Search the records for the word "égyptien" and pick out every line that has it.

▸ Data for this exercise:
○ ○ ○

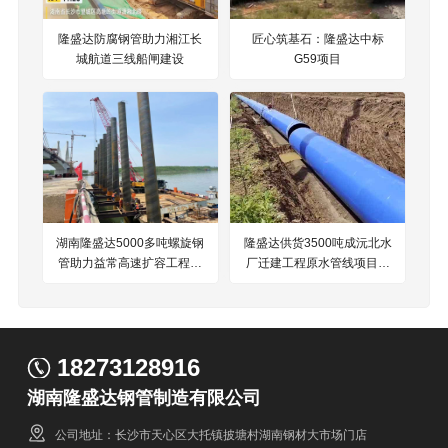
隆盛达防腐钢管助力湘江长
匠心筑基石：隆盛达中标
城航道三线船闸建设
G59项目
湖南隆盛达5000多吨螺旋钢
隆盛达供货3500吨成沅北水
管助力益常高速扩容工程项
厂迁建工程原水管线项目钢
目建设
铁伙伴
18273128916
湖南隆盛达钢管制造有限公司
公司地址：长沙市天心区大托镇披塘村湖南钢材大市场门店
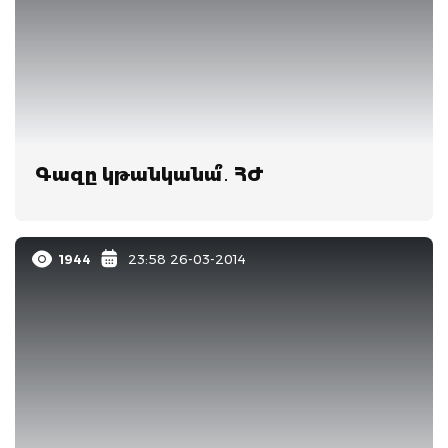
Գազը կթանկանա՞․ ՀԺ
1944
23:58 26-03-2014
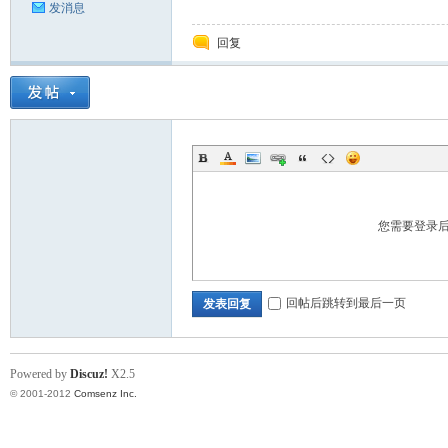
发消息
回复
门
您需要登录
技
回帖后跳转到最后一页
发表回复
Powered by
Discuz!
X2.5
© 2001-2012
Comsenz Inc.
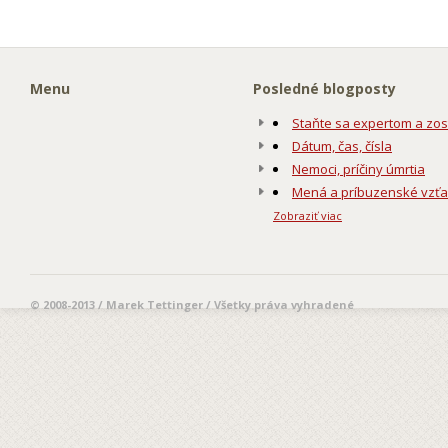
Menu
Posledné blogposty
Staňte sa expertom a zos
Dátum, čas, čísla
Nemoci, príčiny úmrtia
Mená a príbuzenské vzť
Zobraziť viac
© 2008-2013 / Marek Tettinger / Všetky práva vyhradené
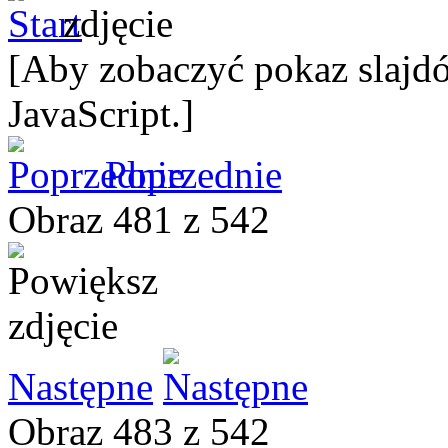
[Aby zobaczyć pokaz slajdó
JavaScript.]
Poprzednie
Obraz 481 z 542
Następne
Obraz 483 z 542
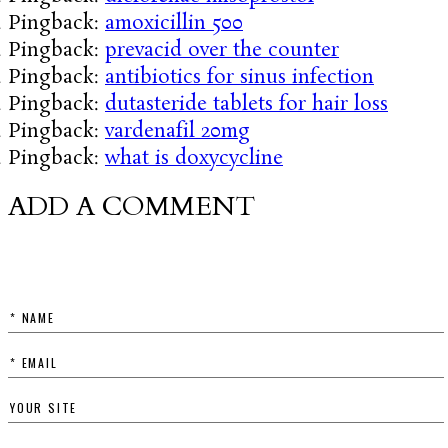
Pingback:
amoxicillin 500
Pingback:
prevacid over the counter
Pingback:
antibiotics for sinus infection
Pingback:
dutasteride tablets for hair loss
Pingback:
vardenafil 20mg
Pingback:
what is doxycycline
ADD A COMMENT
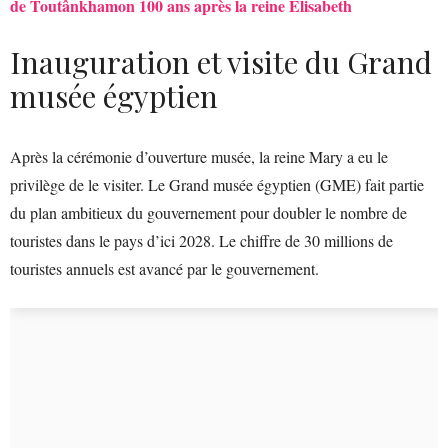
de Toutânkhamon 100 ans après la reine Élisabeth
Inauguration et visite du Grand
musée égyptien
Après la cérémonie d’ouverture musée, la reine Mary a eu le
privilège de le visiter. Le Grand musée égyptien (GME) fait partie
du plan ambitieux du gouvernement pour doubler le nombre de
touristes dans le pays d’ici 2028. Le chiffre de 30 millions de
touristes annuels est avancé par le gouvernement.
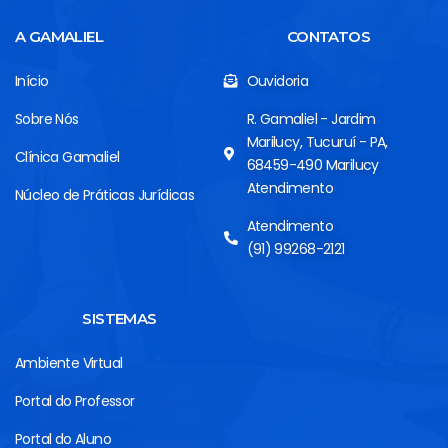
A GAMALIEL
CONTATOS
Início
Ouvidoria
Sobre Nós
R. Gamaliel - Jardim
Marilucy, Tucuruí - PA,
Clínica Gamaliel
68459-490 Marilucy
Atendimento
Núcleo de Práticas Jurídicas
Atendimento
(91) 99268-2121
SISTEMAS
Ambiente Virtual
Portal do Professor
Portal do Aluno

○ ○ ○

▸ Solution for this task:
musée égyptien
privilège de le visiter. Le Grand musée égyptien (GME) fait partie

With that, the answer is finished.